● **Task instructions**: The data should be printed in full, character for character.

● **Task material**:

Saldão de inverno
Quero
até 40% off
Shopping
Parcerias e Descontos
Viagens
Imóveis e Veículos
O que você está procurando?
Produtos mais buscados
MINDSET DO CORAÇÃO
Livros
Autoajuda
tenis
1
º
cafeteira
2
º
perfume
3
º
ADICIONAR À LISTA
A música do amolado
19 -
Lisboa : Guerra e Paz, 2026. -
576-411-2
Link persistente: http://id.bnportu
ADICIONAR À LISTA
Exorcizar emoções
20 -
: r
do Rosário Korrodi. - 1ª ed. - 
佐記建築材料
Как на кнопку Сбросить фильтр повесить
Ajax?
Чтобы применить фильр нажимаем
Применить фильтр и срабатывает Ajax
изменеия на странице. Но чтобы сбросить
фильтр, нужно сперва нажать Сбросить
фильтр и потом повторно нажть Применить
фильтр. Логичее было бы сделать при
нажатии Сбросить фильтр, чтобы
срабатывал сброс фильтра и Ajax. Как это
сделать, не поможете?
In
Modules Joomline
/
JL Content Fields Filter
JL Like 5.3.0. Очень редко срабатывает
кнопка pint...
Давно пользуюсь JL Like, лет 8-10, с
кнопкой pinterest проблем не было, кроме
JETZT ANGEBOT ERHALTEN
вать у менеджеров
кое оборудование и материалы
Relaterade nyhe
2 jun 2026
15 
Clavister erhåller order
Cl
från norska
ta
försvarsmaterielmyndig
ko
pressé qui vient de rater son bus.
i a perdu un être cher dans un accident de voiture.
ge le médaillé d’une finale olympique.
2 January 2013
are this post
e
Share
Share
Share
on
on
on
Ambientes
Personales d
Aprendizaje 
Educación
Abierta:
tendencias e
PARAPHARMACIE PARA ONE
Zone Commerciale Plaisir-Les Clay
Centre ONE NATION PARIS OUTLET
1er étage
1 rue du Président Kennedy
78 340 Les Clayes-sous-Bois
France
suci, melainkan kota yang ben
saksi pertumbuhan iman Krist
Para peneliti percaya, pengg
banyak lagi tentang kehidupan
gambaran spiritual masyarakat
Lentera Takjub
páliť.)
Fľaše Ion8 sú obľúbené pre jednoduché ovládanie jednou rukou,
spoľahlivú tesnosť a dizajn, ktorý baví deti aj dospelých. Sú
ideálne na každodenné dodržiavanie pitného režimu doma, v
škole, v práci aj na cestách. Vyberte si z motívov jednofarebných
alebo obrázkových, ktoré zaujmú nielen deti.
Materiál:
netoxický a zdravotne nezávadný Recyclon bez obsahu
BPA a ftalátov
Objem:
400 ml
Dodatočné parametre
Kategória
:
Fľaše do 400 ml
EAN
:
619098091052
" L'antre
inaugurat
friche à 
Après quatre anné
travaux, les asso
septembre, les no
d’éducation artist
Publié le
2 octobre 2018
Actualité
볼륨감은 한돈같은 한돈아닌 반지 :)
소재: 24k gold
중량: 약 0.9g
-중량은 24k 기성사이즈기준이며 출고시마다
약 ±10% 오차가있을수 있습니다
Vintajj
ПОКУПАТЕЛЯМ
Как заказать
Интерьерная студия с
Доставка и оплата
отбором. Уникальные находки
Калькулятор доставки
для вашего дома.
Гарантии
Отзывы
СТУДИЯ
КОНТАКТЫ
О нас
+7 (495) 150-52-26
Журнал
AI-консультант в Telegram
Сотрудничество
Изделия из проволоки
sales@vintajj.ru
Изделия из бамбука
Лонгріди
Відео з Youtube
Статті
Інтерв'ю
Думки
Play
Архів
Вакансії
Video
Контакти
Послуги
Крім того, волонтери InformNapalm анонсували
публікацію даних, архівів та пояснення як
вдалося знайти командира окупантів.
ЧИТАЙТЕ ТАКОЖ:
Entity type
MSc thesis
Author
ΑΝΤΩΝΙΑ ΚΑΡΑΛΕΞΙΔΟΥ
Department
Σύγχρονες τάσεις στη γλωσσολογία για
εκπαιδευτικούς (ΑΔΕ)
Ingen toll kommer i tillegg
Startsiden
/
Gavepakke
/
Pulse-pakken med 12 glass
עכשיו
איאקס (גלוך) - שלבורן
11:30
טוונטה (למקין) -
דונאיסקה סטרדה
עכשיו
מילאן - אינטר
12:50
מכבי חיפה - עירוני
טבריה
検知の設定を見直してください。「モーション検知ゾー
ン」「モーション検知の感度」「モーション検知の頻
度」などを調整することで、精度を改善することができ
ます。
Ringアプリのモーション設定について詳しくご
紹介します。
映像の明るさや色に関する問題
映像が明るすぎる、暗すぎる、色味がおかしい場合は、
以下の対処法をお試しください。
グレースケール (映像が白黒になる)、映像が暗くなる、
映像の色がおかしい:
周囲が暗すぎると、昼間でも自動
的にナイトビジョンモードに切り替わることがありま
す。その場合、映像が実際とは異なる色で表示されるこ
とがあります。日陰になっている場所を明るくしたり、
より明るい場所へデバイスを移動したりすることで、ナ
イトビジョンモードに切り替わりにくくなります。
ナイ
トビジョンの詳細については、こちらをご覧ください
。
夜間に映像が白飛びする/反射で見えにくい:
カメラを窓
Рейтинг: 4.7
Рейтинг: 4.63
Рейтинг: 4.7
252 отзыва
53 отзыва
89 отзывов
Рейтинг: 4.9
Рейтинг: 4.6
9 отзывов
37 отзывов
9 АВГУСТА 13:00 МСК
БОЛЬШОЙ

● **Answer to the problem**:
Saldão de inverno
Quero
até 40% off
Shopping
Parcerias e Descontos
Viagens
Imóveis e Veículos
O que você está procurando?
Produtos mais buscados
MINDSET DO CORAÇÃO
Livros
Autoajuda
tenis
1
º
cafeteira
2
º
perfume
3
º
ADICIONAR À LISTA
A música do amolado
19 -
Lisboa : Guerra e Paz, 2026. -
576-411-2
Link persistente: http://id.bnportu
ADICIONAR À LISTA
Exorcizar emoções
20 -
: r
do Rosário Korrodi. - 1ª ed. - 
佐記建築材料
Как на кнопку Сбросить фильтр повесить
Ajax?
Чтобы применить фильр нажимаем
Применить фильтр и срабатывает Ajax
изменеия на странице. Но чтобы сбросить
фильтр, нужно сперва нажать Сбросить
фильтр и потом повторно нажть Применить
фильтр. Логичее было бы сделать при
нажатии Сбросить фильтр, чтобы
срабатывал сброс фильтра и Ajax. Как это
сделать, не поможете?
In
Modules Joomline
/
JL Content Fields Filter
JL Like 5.3.0. Очень редко срабатывает
кнопка pint...
Давно пользуюсь JL Like, лет 8-10, с
кнопкой pinterest проблем не было, кроме
JETZT ANGEBOT ERHALTEN
вать у менеджеров
кое оборудование и материалы
Relaterade nyhe
2 jun 2026
15 
Clavister erhåller order
Cl
från norska
ta
försvarsmaterielmyndig
ko
pressé qui vient de rater son bus.
i a perdu un être cher dans un accident de voiture.
ge le médaillé d’une finale olympique.
2 January 2013
are this post
e
Share
Share
Share
on
on
on
Ambientes
Personales d
Aprendizaje 
Educación
Abierta:
tendencias e
PARAPHARMACIE PARA ONE
Zone Commerciale Plaisir-Les Clay
Centre ONE NATION PARIS OUTLET
1er étage
1 rue du Président Kennedy
78 340 Les Clayes-sous-Bois
France
suci, melainkan kota yang ben
saksi pertumbuhan iman Krist
Para peneliti percaya, pengg
banyak lagi tentang kehidupan
gambaran spiritual masyarakat
Lentera Takjub
páliť.)
Fľaše Ion8 sú obľúbené pre jednoduché ovládanie jednou rukou,
spoľahlivú tesnosť a dizajn, ktorý baví deti aj dospelých. Sú
ideálne na každodenné dodržiavanie pitného režimu doma, v
škole, v práci aj na cestách. Vyberte si z motívov jednofarebných
alebo obrázkových, ktoré zaujmú nielen deti.
Materiál:
netoxický a zdravotne nezávadný Recyclon bez obsahu
BPA a ftalátov
Objem:
400 ml
Dodatočné parametre
Kategória
:
Fľaše do 400 ml
EAN
:
619098091052
" L'antre
inaugurat
friche à 
Après quatre anné
travaux, les asso
septembre, les no
d’éducation artist
Publié le
2 octobre 2018
Actualité
볼륨감은 한돈같은 한돈아닌 반지 :)
소재: 24k gold
중량: 약 0.9g
-중량은 24k 기성사이즈기준이며 출고시마다
약 ±10% 오차가있을수 있습니다
Vintajj
ПОКУПАТЕЛЯМ
Как заказать
Интерьерная студия с
Доставка и оплата
отбором. Уникальные находки
Калькулятор доставки
для вашего дома.
Гарантии
Отзывы
СТУДИЯ
КОНТАКТЫ
О нас
+7 (495) 150-52-26
Журнал
AI-консультант в Telegram
Сотрудничество
Изделия из проволоки
sales@vintajj.ru
Изделия из бамбука
Лонгріди
Відео з Youtube
Статті
Інтерв'ю
Думки
Play
Архів
Вакансії
Video
Контакти
Послуги
Крім того, волонтери InformNapalm анонсували
публікацію даних, архівів та пояснення як
вдалося знайти командира окупантів.
ЧИТАЙТЕ ТАКОЖ:
Entity type
MSc thesis
Author
ΑΝΤΩΝΙΑ ΚΑΡΑΛΕΞΙΔΟΥ
Department
Σύγχρονες τάσεις στη γλωσσολογία για
εκπαιδευτικούς (ΑΔΕ)
Ingen toll kommer i tillegg
Startsiden
/
Gavepakke
/
Pulse-pakken med 12 glass
עכשיו
איאקס (גלוך) - שלבורן
11:30
טוונטה (למקין) -
דונאיסקה סטרדה
עכשיו
מילאן - אינטר
12:50
מכבי חיפה - עירוני
טבריה
検知の設定を見直してください。「モーション検知ゾー
ン」「モーション検知の感度」「モーション検知の頻
度」などを調整することで、精度を改善することができ
ます。
Ringアプリのモーション設定について詳しくご
紹介します。
映像の明るさや色に関する問題
映像が明るすぎる、暗すぎる、色味がおかしい場合は、
以下の対処法をお試しください。
グレースケール (映像が白黒になる)、映像が暗くなる、
映像の色がおかしい:
周囲が暗すぎると、昼間でも自動
的にナイトビジョンモードに切り替わることがありま
す。その場合、映像が実際とは異なる色で表示されるこ
とがあります。日陰になっている場所を明るくしたり、
より明るい場所へデバイスを移動したりすることで、ナ
イトビジョンモードに切り替わりにくくなります。
ナイ
トビジョンの詳細については、こちらをご覧ください
。
夜間に映像が白飛びする/反射で見えにくい:
カメラを窓
Рейтинг: 4.7
Рейтинг: 4.63
Рейтинг: 4.7
252 отзыва
53 отзыва
89 отзывов
Рейтинг: 4.9
Рейтинг: 4.6
9 отзывов
37 отзывов
9 АВГУСТА 13:00 МСК
БОЛЬШОЙ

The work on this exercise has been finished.